**TASK**
Print every entry, word for word, and skip the images.

**Saved data entries**

*** Begin section ***

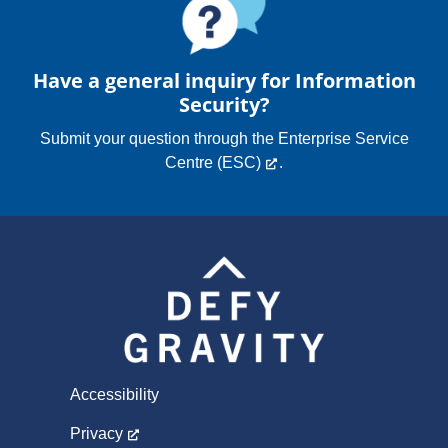
Have a general inquiry for Information
Security?
Submit your question through the
Enterprise Service
Centre (ESC)
.
Accessibility
Privacy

*** End section ***

**EXERCISE RESULT**
Have a general inquiry for Information
Security?
Submit your question through the
Enterprise Service
Centre (ESC)
.
Accessibility
Privacy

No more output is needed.